Down Syndrome Congenital Chromosomal Disorder Biology Essay

Published: Last Edited:

This essay has been submitted by a student. This is not an example of the work written by our professional essay writers.

Down syndrome is a congenital disorder that is caused by a superfluous chromosome. Downs syndrome is the most common cause of deformity and mental retardation in an infant (Frey 1206). There are three different types of Down syndrome: Free trisomy 21(or Trisomy 21), Translocation, and Mosaicism. In this paper I will be specifically focusing on Trisomy 21. The fact that Down's syndrome is caused by the existence of another partial or whole extra 21st chromosome is the reason why it can also be called Trisomy 21. As a result of having three 21st chromosomes this would give a patient who has Trisomy 21 forty-seven chromosomes, instead of a normal total of 46 chromosomes. Within the United States there is an estimated 6,000 children born with Down's syndrome every year (Frey 1206). Statistically this breaks down to about 1 out of every 800 infants that are born with Trisomy 21(Driscoll 2556).

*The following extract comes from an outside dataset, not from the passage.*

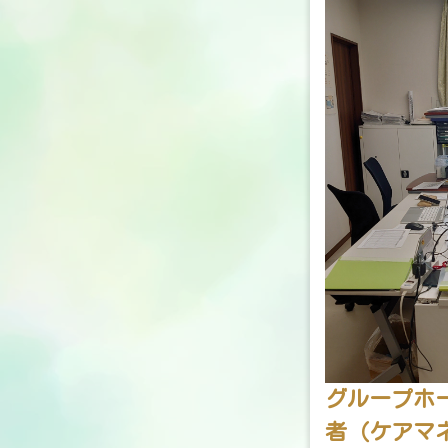
グループホ
者（ケアマ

Down syndrome occurs during meiosis. During this stage disjunction would normally occur. Disjunction is when a pair of chromosomes are supposed to split up and divide into two different cells; however, in Down syndrome the whole pair of chromosomes goes to one cell and does not divide. As a result, one cell will have 24 chromosomes and the other will have 22 chromosomes. This uneven distribution of chromosomes is called nondisjunction. If one of the gametes has an abnormal number of chromosomes and unites with its counterpart during fertilization, this will result in a zygote with an abnormal number of chromosomes. One of the gametes has two 21st chromosomes and its counterpart has one. When these unite and fertilize, they result in the zygote having three 21st chromosomes. As a woman ages, so does the frequency of nondisjunction (Driscoll 2556).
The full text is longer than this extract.